Davalı vekili, davacı tarafın işbu takibi cari hesabı yüksek göstererek açtığını, müvekkili temerrüde düşürülmediği için işlemiş faiz istenemeyeceğini, alacağın likit olmadığını belirterek davanın reddi ile %40 tazminatın davacıdan tahsilini istemiştir.
Mahkemece yapılan yargılama, toplanan deliller, davalı defterleri üzerinde yaptırılan bilirkişi incelemesi neticesinde davalının davacıya 36.345.89.-TL asıl alacak borcunun bulunduğu, davacı her ne kadar davalının 22.01.2007 tarihinde yaptığı 3.800.00.-TL ödemenin başka hukuki ilişkiden kaynaklandığını bildirmiş ise de, bu hususu ispat edemediği, alacağın likit olduğu gerekçeleri ile davanın kısmen kabulüne Söke İcra Müdürlüğünün 2008/395 sayılı dosyasında davalı borçlunun 36.345.89.-YTL asıl alacak yönünden itirazın iptaline, takibin devamına, fazlaya dair istemin reddine, kabul edilen miktarın %40’ı oranındaki (14.538.35.-YTL) icra inkar tazminatının davalıdan alınarak davacıya verilmesine, reddedilen miktarın %40’ı oranında (1.520.00.-YTL) kötüniyet tazminatının davacıdan alınarak davalıya verilmesine karar verilmiş, hüküm taraf vekillerince temyiz edilmiştir.
1-Dosyadaki yazılara kararın dayandığı delillerle gerektirici sebeplere, delillerin takdirinde bir isabetsizlik bulunmamasına göre, davalı vekilinin temyiz itirazlarının reddi gerekmiştir.
2-Davacı vekilinin temyizine gelince; davalı tarafça dava dışı … hesabına yatırılmak suretiyle yapılan 3.800.-TL miktarındaki ödemenin davacı şirkete olan borca mahsuben yapılan bir ödeme olduğu kanıtlanamadığı halde, bu miktarın davalı alacağından düşülmesi suretiyle yazılı şekilde hüküm kurulması doğru görülmemiştir.

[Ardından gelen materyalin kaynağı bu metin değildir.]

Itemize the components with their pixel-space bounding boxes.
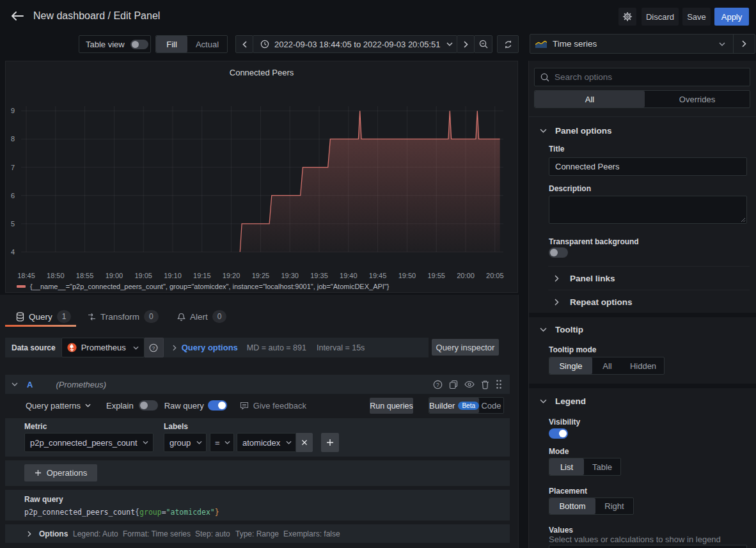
remove-label-button[interactable]	[296, 433, 313, 452]
section-legend[interactable]: Legend	[540, 396, 586, 406]
drag-handle-icon[interactable]	[496, 379, 502, 389]
actual-option[interactable]: Actual	[187, 36, 227, 52]
code-option[interactable]: Code	[479, 398, 503, 413]
chevron-right-icon	[173, 345, 177, 351]
options-title: Options	[39, 529, 68, 538]
svg-text:5: 5	[11, 220, 15, 228]
legend-mode-list[interactable]: List	[549, 458, 584, 475]
query-options-link[interactable]: Query options	[182, 343, 238, 352]
zoom-out-button[interactable]	[474, 35, 492, 53]
tab-query[interactable]: Query 1	[16, 308, 71, 325]
label-value-select[interactable]: atomicdex	[237, 433, 296, 452]
tab-alert-label: Alert	[190, 312, 208, 322]
label-name-value: group	[169, 438, 191, 448]
add-operation-label: Operations	[47, 468, 88, 478]
legend-series-label[interactable]: {__name__="p2p_connected_peers_count", g…	[30, 283, 389, 290]
duplicate-query-icon[interactable]	[449, 380, 458, 389]
time-series-chart[interactable]: 45678918:4518:5018:5519:0019:0519:1019:1…	[6, 61, 517, 292]
query-ref-id: A	[27, 380, 33, 389]
legend-mode-table[interactable]: Table	[584, 458, 620, 475]
fill-option[interactable]: Fill	[156, 36, 187, 52]
section-tooltip[interactable]: Tooltip	[540, 324, 583, 334]
time-forward-button[interactable]	[457, 35, 475, 53]
raw-query-toggle[interactable]	[208, 400, 227, 411]
query-inspector-button[interactable]: Query inspector	[432, 339, 499, 356]
section-legend-title: Legend	[555, 396, 586, 406]
apply-button[interactable]: Apply	[714, 8, 749, 26]
values-input[interactable]	[549, 545, 747, 548]
table-view-label: Table view	[86, 40, 125, 49]
tab-overrides[interactable]: Overrides	[645, 91, 750, 107]
section-repeat-options-title: Repeat options	[570, 297, 633, 307]
give-feedback-link[interactable]: Give feedback	[253, 401, 306, 411]
search-icon	[540, 73, 549, 82]
label-op-select[interactable]: =	[210, 433, 234, 452]
promql-value: "atomicdex"	[166, 508, 215, 517]
tab-alert-count: 0	[212, 310, 227, 323]
options-format: Format: Time series	[123, 529, 191, 538]
refresh-button[interactable]	[497, 35, 519, 53]
svg-text:19:55: 19:55	[427, 272, 445, 279]
raw-query-title: Raw query	[24, 495, 63, 504]
query-row-header[interactable]: A (Prometheus) ?	[5, 375, 510, 394]
mode-label: Mode	[549, 447, 569, 456]
refresh-icon	[503, 40, 513, 49]
visibility-toggle[interactable]	[549, 428, 568, 439]
tooltip-mode-all[interactable]: All	[592, 357, 622, 374]
chevron-down-icon	[133, 346, 139, 350]
plus-icon	[35, 469, 42, 476]
svg-text:?: ?	[152, 345, 155, 350]
time-back-button[interactable]	[235, 35, 253, 53]
discard-button[interactable]: Discard	[642, 8, 679, 26]
svg-text:18:45: 18:45	[17, 272, 35, 279]
panel-title-input[interactable]: Connected Peers	[549, 157, 747, 176]
values-desc: Select values or calculations to show in…	[549, 535, 721, 544]
section-panel-links[interactable]: Panel links	[555, 273, 615, 283]
tab-alert[interactable]: Alert 0	[177, 308, 226, 325]
legend-placement-right[interactable]: Right	[595, 498, 633, 514]
query-options-interval: Interval = 15s	[317, 343, 365, 352]
gear-icon	[622, 12, 633, 22]
section-panel-options[interactable]: Panel options	[540, 125, 612, 136]
time-range-button[interactable]: 2022-09-03 18:44:05 to 2022-09-03 20:05:…	[253, 35, 457, 53]
metric-select[interactable]: p2p_connected_peers_count	[24, 433, 154, 452]
datasource-picker[interactable]: Prometheus	[61, 338, 145, 357]
hide-query-icon[interactable]	[464, 380, 475, 388]
comment-icon	[240, 402, 249, 410]
fill-actual-group: Fill Actual	[155, 35, 228, 53]
explain-toggle[interactable]	[139, 400, 158, 411]
operations-block: Operations	[5, 460, 510, 486]
table-view-toggle[interactable]	[130, 40, 148, 49]
settings-button[interactable]	[618, 8, 636, 26]
query-options-row[interactable]: Options Legend: Auto Format: Time series…	[5, 524, 510, 543]
tab-transform[interactable]: Transform 0	[88, 308, 159, 325]
transparent-bg-toggle[interactable]	[549, 247, 568, 258]
section-repeat-options[interactable]: Repeat options	[555, 297, 633, 307]
back-button[interactable]	[8, 7, 27, 25]
builder-option[interactable]: Builder Beta	[429, 398, 479, 413]
chevron-right-icon	[28, 531, 31, 537]
tab-all[interactable]: All	[535, 91, 645, 107]
add-operation-button[interactable]: Operations	[24, 464, 97, 481]
datasource-help-button[interactable]: ?	[145, 338, 164, 357]
legend-placement-bottom[interactable]: Bottom	[549, 498, 595, 514]
svg-text:19:10: 19:10	[164, 272, 182, 279]
tooltip-mode-hidden[interactable]: Hidden	[622, 357, 664, 374]
viz-expand-button[interactable]	[734, 34, 755, 54]
run-queries-button[interactable]: Run queries	[370, 398, 413, 414]
svg-text:19:05: 19:05	[134, 272, 152, 279]
search-options-input[interactable]: Search options	[534, 68, 750, 86]
add-label-button[interactable]	[321, 433, 339, 452]
raw-query-label: Raw query	[164, 401, 204, 411]
description-textarea[interactable]	[549, 196, 747, 224]
tooltip-mode-single[interactable]: Single	[549, 357, 592, 374]
label-name-select[interactable]: group	[164, 433, 207, 452]
pane-divider[interactable]	[518, 295, 519, 548]
zoom-out-icon	[479, 40, 488, 49]
viz-picker[interactable]: Time series	[530, 34, 755, 54]
query-patterns-button[interactable]: Query patterns	[26, 401, 81, 411]
delete-query-icon[interactable]	[481, 380, 489, 389]
save-button[interactable]: Save	[682, 8, 711, 26]
chart-panel: Connected Peers 45678918:4518:5018:5519:…	[5, 61, 518, 293]
query-help-icon[interactable]: ?	[433, 380, 443, 389]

SONUÇ:Yukarıda (1) nolu bentte açıklanan nedenlerle davalı vekilinin temyiz itirazlarının reddine, (2) nolu bentte belirtilen nedenlerle hükmün davacı yararına BOZULMASINA, bozma nedenine göre davacının öteki temyiz itirazlarının şimdilik incelenmesine yer olmadığına, peşin harcın istek halinde iadesine, 20.04.2010 gününde oybirliğiyle karar verildi.